The £1,000 target was surpassed within a day, and the £2,000 target was reached by 17 May 2023. Ultimately, £5,500 was raised, and the plan was to for the statue to be made of bronze (although ceramic and silver were suggested), and placed on Derwent Common.

In December 2023, the wildlife sculptor Neil R. Mason was chosen as the artist to complete the sculpture.

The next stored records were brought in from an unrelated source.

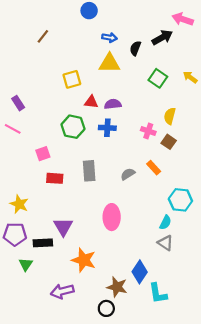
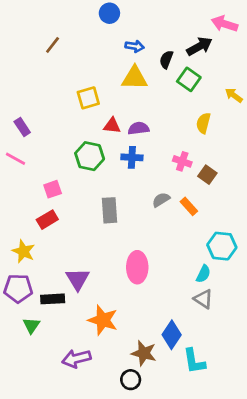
green square: (158, 78) -> (189, 79), moved
yellow semicircle: (170, 116) -> (203, 123), moved
gray semicircle: (128, 174) -> (161, 200), moved
red rectangle: (55, 178) -> (47, 220), moved, turned -35

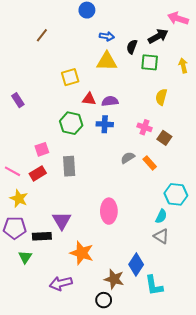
green square: (189, 79) -> (150, 62), turned -30
yellow arrow: (234, 95) -> (183, 66), moved, turned 40
pink line: (16, 159) -> (13, 171), moved
gray rectangle: (109, 210) -> (69, 166), moved

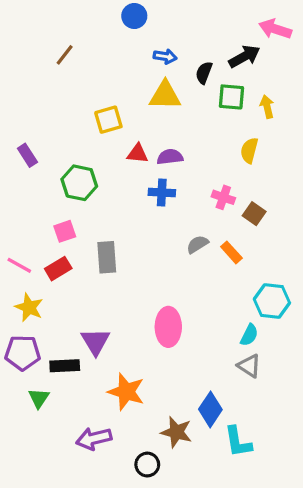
yellow arrow: (183, 66) -> (267, 107), moved
green hexagon: (71, 123) -> (79, 183), moved
black circle: (104, 300) -> (147, 465), moved

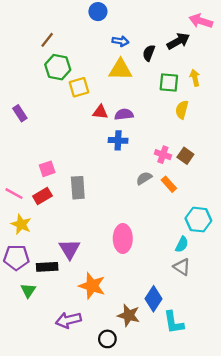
green square: (231, 97) -> (169, 82), moved
green hexagon: (79, 183) -> (58, 67), moved
pink cross: (223, 197) -> (163, 155), moved

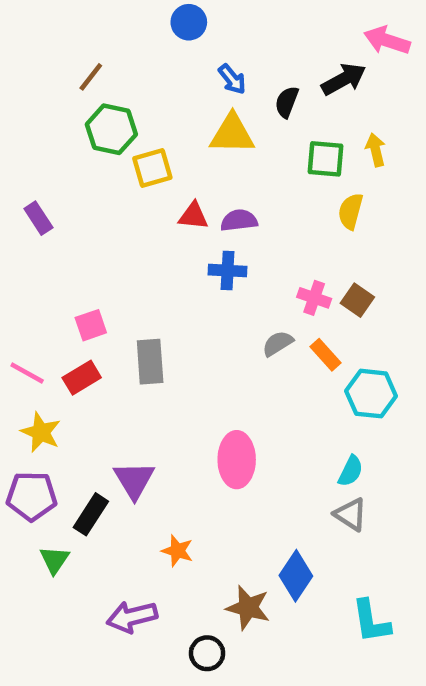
blue arrow: (120, 41) -> (232, 79), turned 42
cyan hexagon: (198, 220) -> (371, 394), moved
black rectangle: (47, 267) -> (91, 514), turned -54
orange star: (92, 286) -> (177, 551), size x0.6
cyan L-shape: (174, 322) -> (371, 621), moved

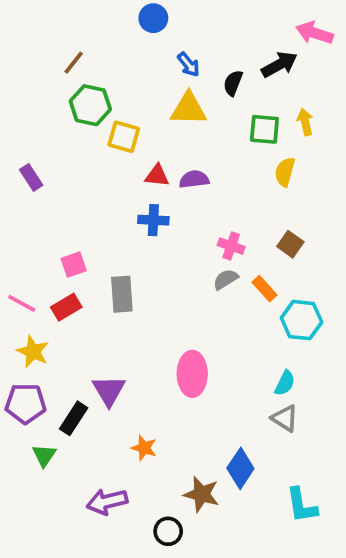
yellow square: (152, 168) -> (124, 137), turned 32
blue cross: (228, 271) -> (153, 220), moved
pink cross: (314, 298) -> (231, 246), moved

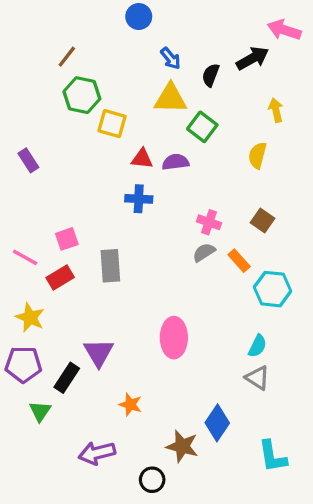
green square: (264, 129) -> (202, 127), moved, turned 32
pink line: (22, 303) -> (25, 257), moved

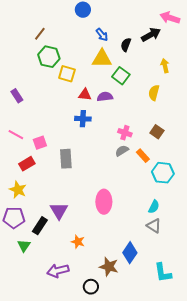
pink line: (25, 257) -> (16, 135), moved
red rectangle: (60, 277) -> (27, 164), moved

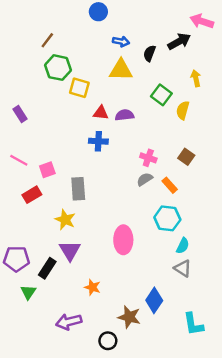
blue arrow: (102, 35) -> (121, 41), turned -40
green square: (121, 76) -> (161, 95), moved
cyan hexagon: (163, 173) -> (167, 218), moved
yellow star: (18, 190) -> (65, 220), moved

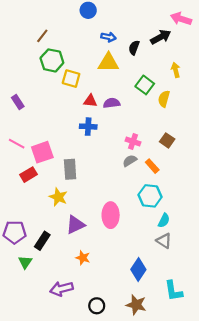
pink square: (47, 170) -> (42, 152), size x1.5
purple triangle: (70, 250) -> (75, 225), moved, turned 36
brown star: (129, 317) -> (136, 305), moved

With an absence of updates, and considering the context of the serious financial situation students were in when the money was raised, some students raised concerns that the funds were not being used to build the statue as promised, and even that Pierrick Roger had absconded with them. The design for the sculpture was revealed in May 2024, with the clay moulds being sent to Greece to be cast in bronze.

On 26 September 2024, the finished statue was revealed in a ceremony led by Greg James and broadcast on BBC Radio 1. The ceremony, held in the university's Central Hall and supported by York SU Technical Theatre Society (TechSoc), was attended by hundreds of people and included short remarks by Vice Chancellor Charlie Jeffery, a minute of quacking, and musical performances of Wiz Khalifa's "See You Again" by organist Anna Lapwood and Chappell Roan's "Hot to Go!" by the university's Sing Song Society.

In November 2024, the statue was removed by the university after significant damage to its right leg. In late August 2025 it was returned to its original location.